There is considerable controversy over the merits of dressing your dog versus the safety risks of doing so. The American Kennel Club warns that beads, snaps, buttons, ribbons, rubber bands, and fabrics can all be intestinal hazards. Small bells, charms, sequins, sequins, and fur trims are also potential problems.
Costumes can cause overheating, impaired vision, and even difficulty breathing if they cover the face or are too restrictive around the animal’s neck or chest. And the AKC is warning you to never leave a dog in a costume unattended.
Depending on where you live, your doorbell on Halloween night can be a real workout. And if your fearless watchdog hates letter carriers, delivery men, and anyone else who dares to walk past your house, Halloween is a real steroid nightmare for your puppy.
Opening and closing the front door several times during a party is not only annoying for your pets, but it can also be an opportunity for Fido to take a break and run past you and in. the street on a dead track. You know what’s coming next.
I will remind you once again of the importance of having the correct identification on your pet. A collar with ID tags and / or an electronic chip can save the life of a lost animal.

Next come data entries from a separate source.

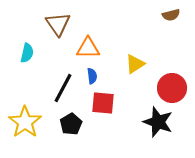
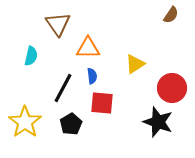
brown semicircle: rotated 42 degrees counterclockwise
cyan semicircle: moved 4 px right, 3 px down
red square: moved 1 px left
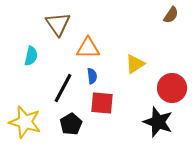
yellow star: rotated 20 degrees counterclockwise
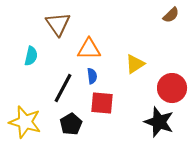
brown semicircle: rotated 12 degrees clockwise
orange triangle: moved 1 px right, 1 px down
black star: moved 1 px right
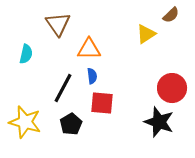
cyan semicircle: moved 5 px left, 2 px up
yellow triangle: moved 11 px right, 30 px up
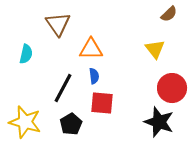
brown semicircle: moved 2 px left, 1 px up
yellow triangle: moved 9 px right, 15 px down; rotated 35 degrees counterclockwise
orange triangle: moved 2 px right
blue semicircle: moved 2 px right
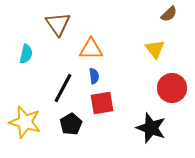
red square: rotated 15 degrees counterclockwise
black star: moved 8 px left, 6 px down
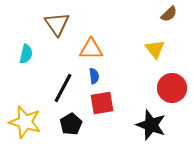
brown triangle: moved 1 px left
black star: moved 3 px up
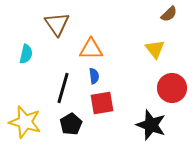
black line: rotated 12 degrees counterclockwise
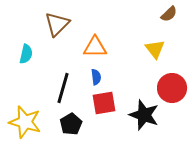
brown triangle: rotated 20 degrees clockwise
orange triangle: moved 4 px right, 2 px up
blue semicircle: moved 2 px right, 1 px down
red square: moved 2 px right
black star: moved 7 px left, 10 px up
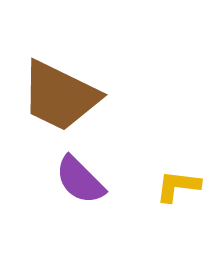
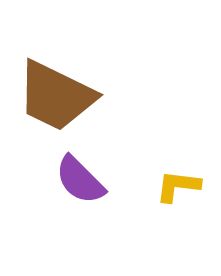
brown trapezoid: moved 4 px left
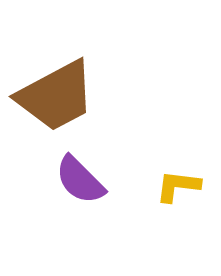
brown trapezoid: rotated 54 degrees counterclockwise
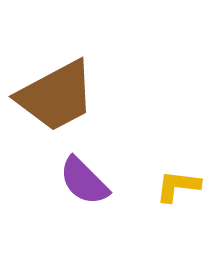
purple semicircle: moved 4 px right, 1 px down
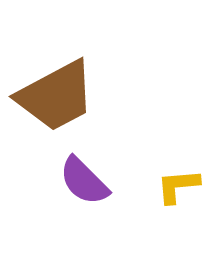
yellow L-shape: rotated 12 degrees counterclockwise
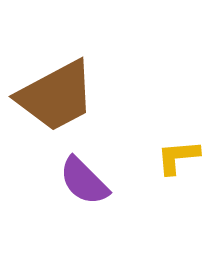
yellow L-shape: moved 29 px up
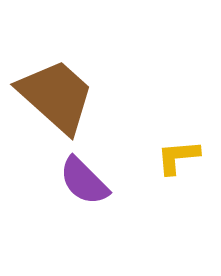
brown trapezoid: rotated 110 degrees counterclockwise
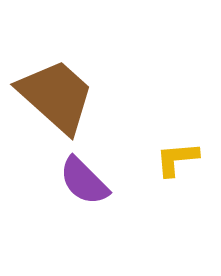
yellow L-shape: moved 1 px left, 2 px down
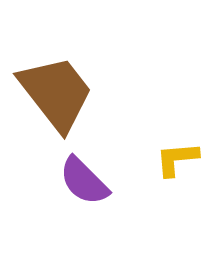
brown trapezoid: moved 3 px up; rotated 10 degrees clockwise
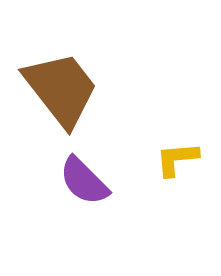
brown trapezoid: moved 5 px right, 4 px up
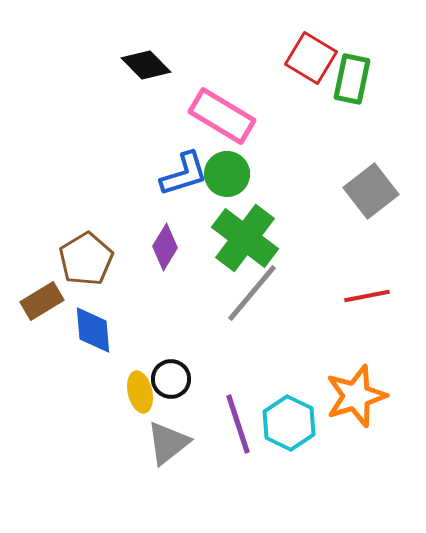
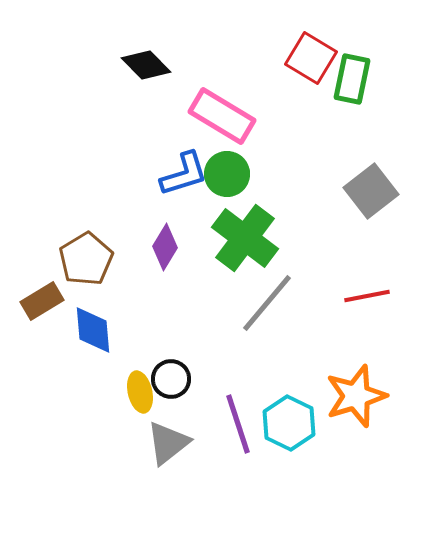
gray line: moved 15 px right, 10 px down
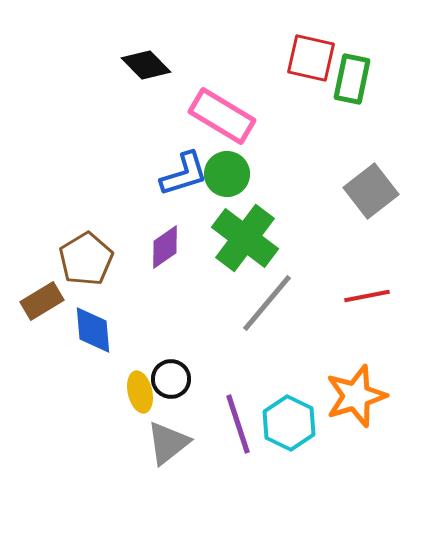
red square: rotated 18 degrees counterclockwise
purple diamond: rotated 24 degrees clockwise
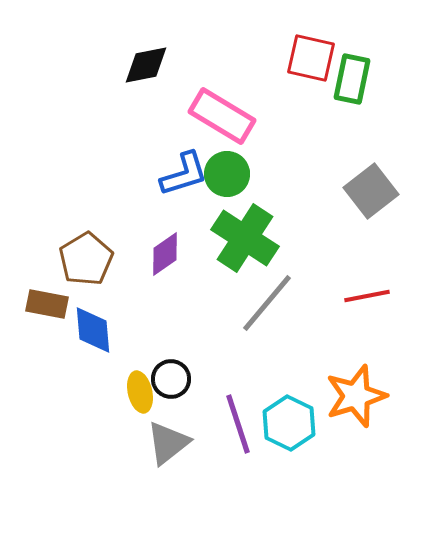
black diamond: rotated 57 degrees counterclockwise
green cross: rotated 4 degrees counterclockwise
purple diamond: moved 7 px down
brown rectangle: moved 5 px right, 3 px down; rotated 42 degrees clockwise
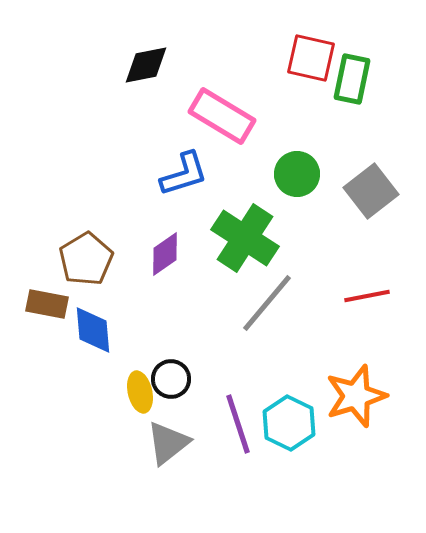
green circle: moved 70 px right
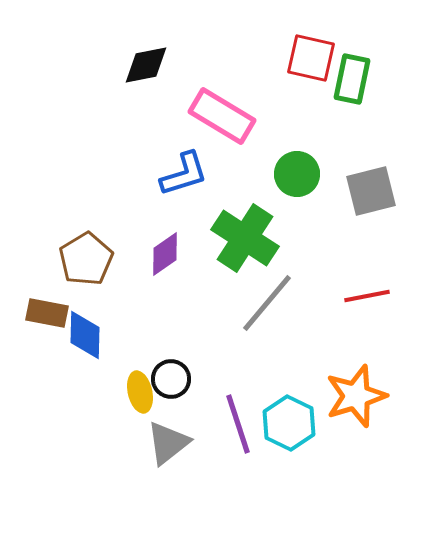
gray square: rotated 24 degrees clockwise
brown rectangle: moved 9 px down
blue diamond: moved 8 px left, 5 px down; rotated 6 degrees clockwise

And to prevent an escape at your doorstep, the ASPCA recommends that you keep dogs and cats in a separate room, away from the door and activities during these peak hours. Turn on the TV or tune in to a radio station that plays soothing music that will hopefully calm your friend down.
Our pets may not like Halloween, but it’s a favorite holiday for many fun-loving humans. As you prepare for the fun and festivities of tomorrow, take some precautions to ensure a safe night out for your four-legged friends.
Be safe, have fun and happy Halloween!